В нескольких поздних диалогах Платон занят связью наук, которые в «Филебе» он делит на два класса: чистые и прикладные, добавляя к ним там, как и в других местах (Федр, Кратил, Государство, Политик), руководящую науку диалектики. Это происхождение аристотелевской архитектоники, которая, однако, кажется, перешла в воображаемую науку о сущности и больше не сохраняет никакой связи с другими отраслями знания. О такой науке, будь то описанная как «philosophia prima», наука об ousia, логика или метафизика, философы часто мечтали. Но даже сейчас время не пришло, когда предвосхищение Платона может быть реализовано. Хотя многие мыслители выстраивали «иерархию наук», никто еще не нашел высшую науку, которая выстраивает их в гармоничном порядке, давая органическому и неорганическому, физическому и моральному их соответствующие пределы и показывая, как они все работают вместе в мире и в человеке.

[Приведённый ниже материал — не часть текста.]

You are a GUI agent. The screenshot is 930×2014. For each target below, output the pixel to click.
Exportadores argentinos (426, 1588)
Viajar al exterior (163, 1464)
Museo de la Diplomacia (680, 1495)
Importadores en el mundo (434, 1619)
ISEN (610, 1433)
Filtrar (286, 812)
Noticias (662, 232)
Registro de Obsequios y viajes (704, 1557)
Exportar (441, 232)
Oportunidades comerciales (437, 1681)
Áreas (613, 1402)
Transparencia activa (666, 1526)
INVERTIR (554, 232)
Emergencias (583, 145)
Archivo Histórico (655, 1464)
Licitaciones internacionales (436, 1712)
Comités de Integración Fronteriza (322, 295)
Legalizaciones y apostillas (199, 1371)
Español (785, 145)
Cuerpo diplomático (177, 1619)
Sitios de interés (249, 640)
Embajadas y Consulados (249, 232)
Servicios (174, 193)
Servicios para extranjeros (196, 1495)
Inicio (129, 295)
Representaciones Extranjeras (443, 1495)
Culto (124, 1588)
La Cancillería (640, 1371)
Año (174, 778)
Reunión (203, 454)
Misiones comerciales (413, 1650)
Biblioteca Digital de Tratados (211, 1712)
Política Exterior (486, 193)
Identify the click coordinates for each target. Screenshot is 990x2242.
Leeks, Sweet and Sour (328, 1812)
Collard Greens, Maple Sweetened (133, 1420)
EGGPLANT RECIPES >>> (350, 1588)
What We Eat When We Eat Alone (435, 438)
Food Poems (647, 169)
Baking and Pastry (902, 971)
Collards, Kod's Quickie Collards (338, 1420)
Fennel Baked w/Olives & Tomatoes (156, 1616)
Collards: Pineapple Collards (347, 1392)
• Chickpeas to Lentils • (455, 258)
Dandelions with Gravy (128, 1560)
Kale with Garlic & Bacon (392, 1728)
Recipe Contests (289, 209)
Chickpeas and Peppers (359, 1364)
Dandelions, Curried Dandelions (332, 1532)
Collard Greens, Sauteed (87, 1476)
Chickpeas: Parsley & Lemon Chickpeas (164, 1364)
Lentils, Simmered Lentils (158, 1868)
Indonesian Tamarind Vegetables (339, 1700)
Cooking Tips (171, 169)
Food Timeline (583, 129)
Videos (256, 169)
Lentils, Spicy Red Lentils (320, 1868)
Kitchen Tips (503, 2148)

Платон выстраивает в порядке стадии знания и существования. Это ступени или градации, по которым он поднимается от чувств и теней чувств к идее красоты и блага. Разум находится в движении, так же как и в покое (Софист); и может быть описан как диалектический прогресс, который переходит от одного предела или определения мысли к другому и обратно к первому. Это отчет о диалектике, данный Платоном в Шестой книге «Государства», который, рассматриваемый под другим аспектом, является мистицизмом «Пира». Он не отрицает существование объектов чувств, но, согласно ему, они получают свое истинное значение только тогда, когда они включены в принцип, который выше их (Государство). На современном языке можно сказать, что они стоят первыми в порядке опыта, последними — в порядке природы и разума. Они предполагаются, как он любит повторять, при условии, что они дадут отчет о себе и что истинность их существования будет впоследствии доказана. Ибо философия должна с чего-то начинаться и может начинаться с чего угодно — с внешних объектов, с утверждений мнения, с абстрактных принципов. Но объекты чувств должны вести нас вперед к идеям или универсалиям, которые содержатся в них; утверждения мнения должны быть проверены; абстрактные принципы должны быть наполнены и связаны друг с другом. У Платона мы находим, как и следовало ожидать, зачатки многих мыслей, которые были далее развиты гением Спинозы и Гегеля. Но есть трудность в отделении зачатка от цветка или в проведении линии, которая отделяет древнюю философию от современной. Многие совпадения, которые встречаются в них, бессознательны, по-видимому, показывая естественную склонность человеческого ума к определенным идеям и формам мысли. И есть много размышлений Платона, которые прошли бы незамеченными, и их смысл, подобно иероглифу, остался бы нерасшифрованным, если бы две тысячи лет спустя не появился интерпретатор родственного духа и той же интеллектуальной семьи. Например, в «Софисте» Платон начинает с абстрактного и переходит к конкретному, не в низшем смысле возвращения к внешним объектам, а к гегелевскому конкретному или единству абстракций. В промежуточный период вряд ли придавалось бы какое-либо значение вопросу, который так полон смысла для Платона и Гегеля.